Liverpool City Council has appointed an external team of development experts to devise a master plan for the former International Garden Festival site.

In August a new green space, Southern Grasslands, was opened as part of the £50m remediation of the site now known as Festival Gardens. In 1984, more than 3m people flocked to the location for the International Garden Festival.

However, for the last few years attempts to bring the site back to life have led to a number of false dawns. In April LBN revealed that plans to build 1,500 new homes may be scaled back to around 800.

Now the city council has unveiled a multi-disciplinary team of placemaking experts to help create a new neighbourhood on a 28-acre site adjacent to Festival Gardens.

They will work with the authority to prepare a development brief to maximise the potential of the location, setting out the parameters for elements such as sustainability, design, house types and viability.

Once this has been approved the council will then go out to the market to seek a developer for the site next to the River Mersey. This exercise is expected to launch in autumn 2024. The team comprises:

  • Metropolitan Workshop – an award-winning architect, urban planning and designer firm which has recently worked with the University of Liverpool.
  • Shedkm – is ranked one of the top architect 100 practices and has worked on the city’s Ten Streets masterplan.
  • Mace – an international consultancy and construction company.
  • Montagu Evans, a property consultancy which is currently helping to deliver 17,000 homes across the UK.

Following the appointment of a developer, work on the planning application for a housing scheme, with community facilities, will begin in 2025.

The two-year long remediation of the development zone – once a public waste deposit facility for more than 30 years before hosting the International Garden Festival in 1984 – has just won a national brownfield award.

This  award was given in recognition of almost 500,000 cubic metres of soil and waste being excavated, of which more than 95% was recycled including 100,000 cubic metres of earth being used to create the city’s newest park – the Southern Grasslands.

The package of works has been jointly funded by Liverpool City Council, Liverpool City Region Combined Authority, Homes England and OFGEM.

 

Southern Grasslands
Southern Grasslands has been created on a former landfill site at Festival Gardens

 

Cllr Nick Small, Liverpool City Council’s Cabinet Member for Growth and Economy, said: “The development zone at Festival Gardens is a once in a generation opportunity – and we’re at a very critical stage in how its next chapter is shaped.

“The remediation of the site has been a monumental piece of work and has deservedly won national acclaim. The standard and quality of that work has already left a great legacy in the form of the Southern Grasslands.

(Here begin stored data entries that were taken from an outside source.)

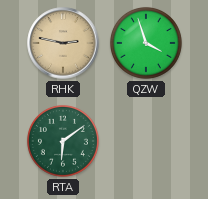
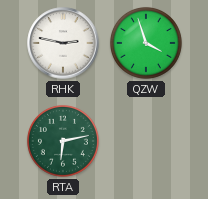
RHK dial: champagne -> white
RTA: 6:09 -> 6:13
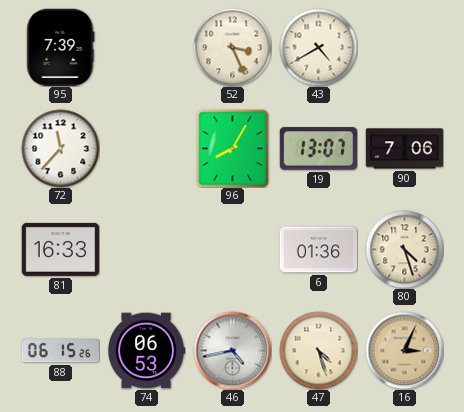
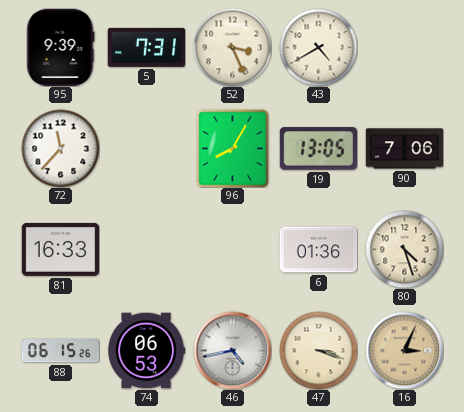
95: 7:39 -> 9:39
5: none -> 7:31
19: 13:07 -> 13:05
47: 4:27 -> 3:18
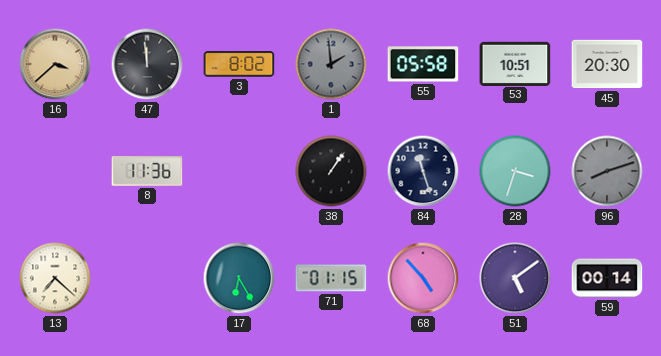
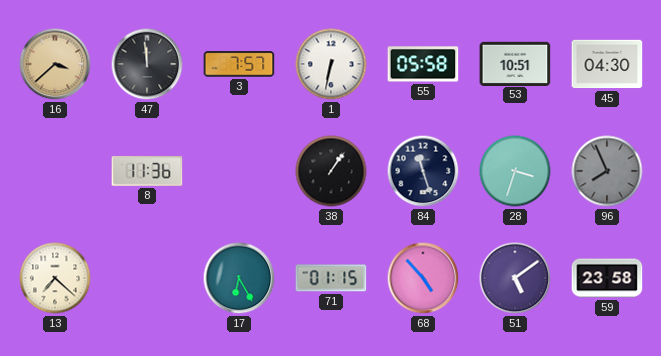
3: 8:02 -> 7:57
1: 1:59 -> 6:32
1 dial: grey -> white
45: 20:30 -> 04:30
96: 8:12 -> 7:56
59: 00:14 -> 23:58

“Now we need to maintain that level of quality in how we set out the parameters for the development zone and I’m delighted we’ve appointed a respected and experienced team of experts to help inform that process.”

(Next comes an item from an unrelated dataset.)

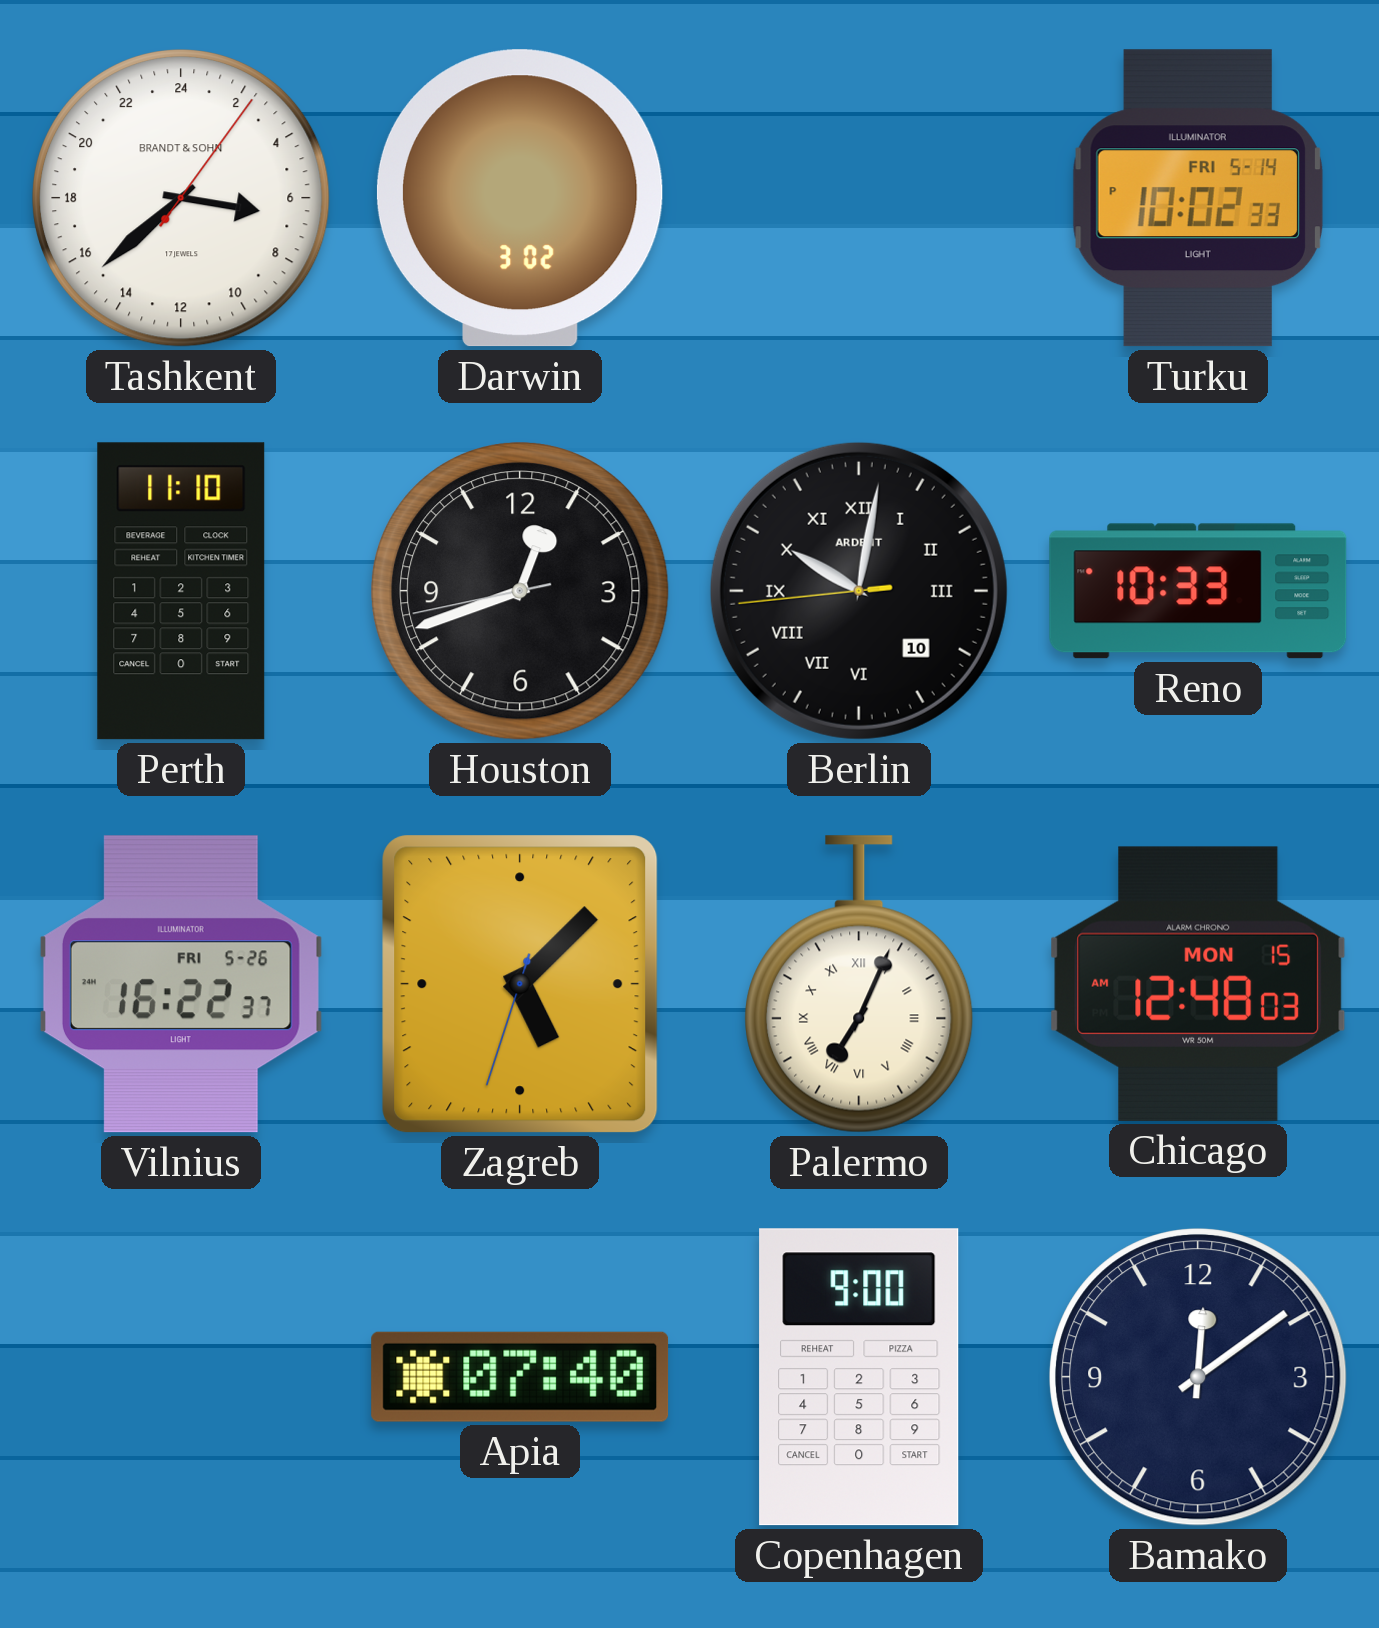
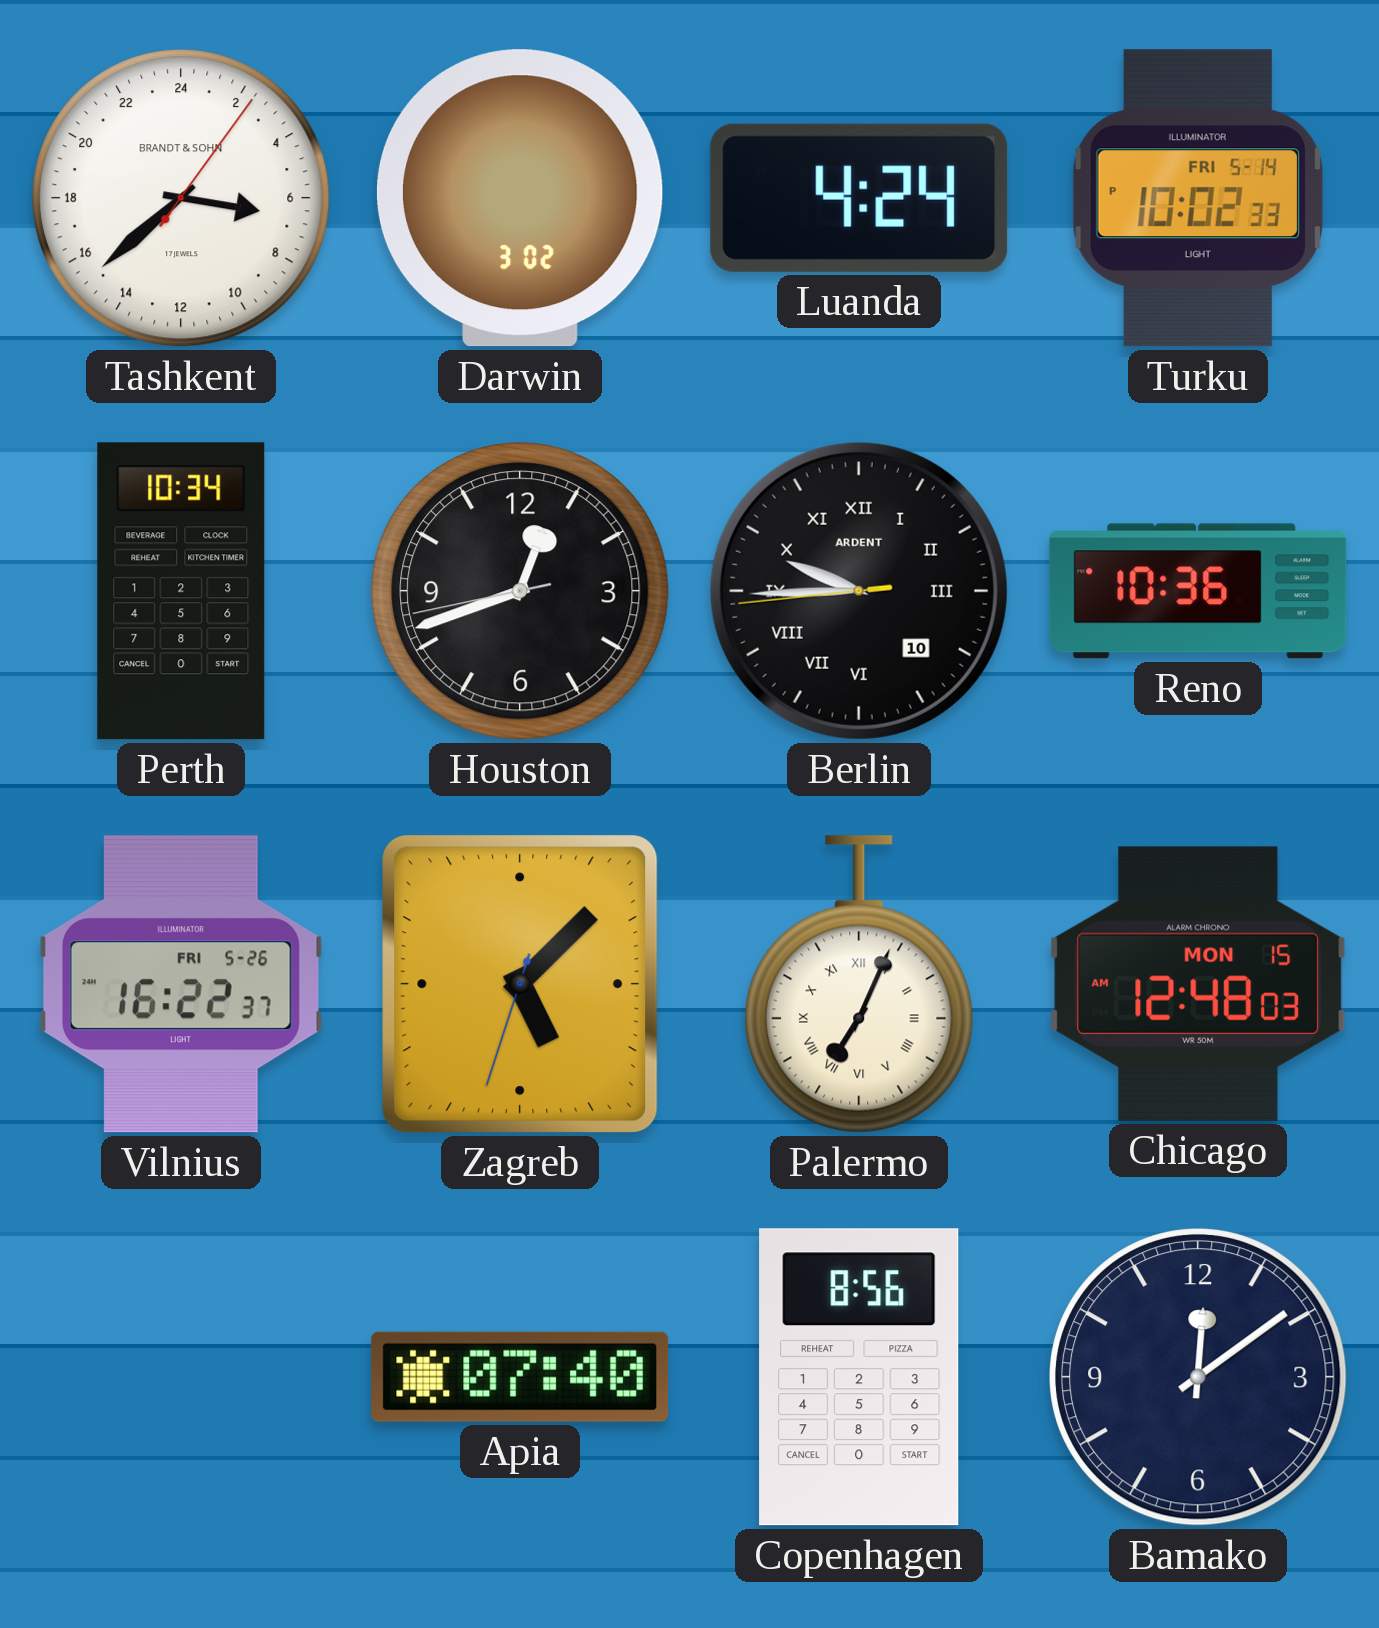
Luanda: none -> 4:24
Perth: 11:10 -> 10:34
Berlin: 10:01 -> 9:44
Reno: 10:33 -> 10:36
Copenhagen: 9:00 -> 8:56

Following the International Garden Festival a new leisure venue opened up at the site close to Otterspool Promenade called Pleasure Island. It offers bowling, mini golf, a roller rink and arcade games.

However, this closed in 1997 and the site fell into dereliction until 2018 when the then Mayor of Liverpool, Joe Anderson, proposed an ambitious plan to build 2,500 new homes, 350,000 sq ft of leisure space and a new ferry terminal.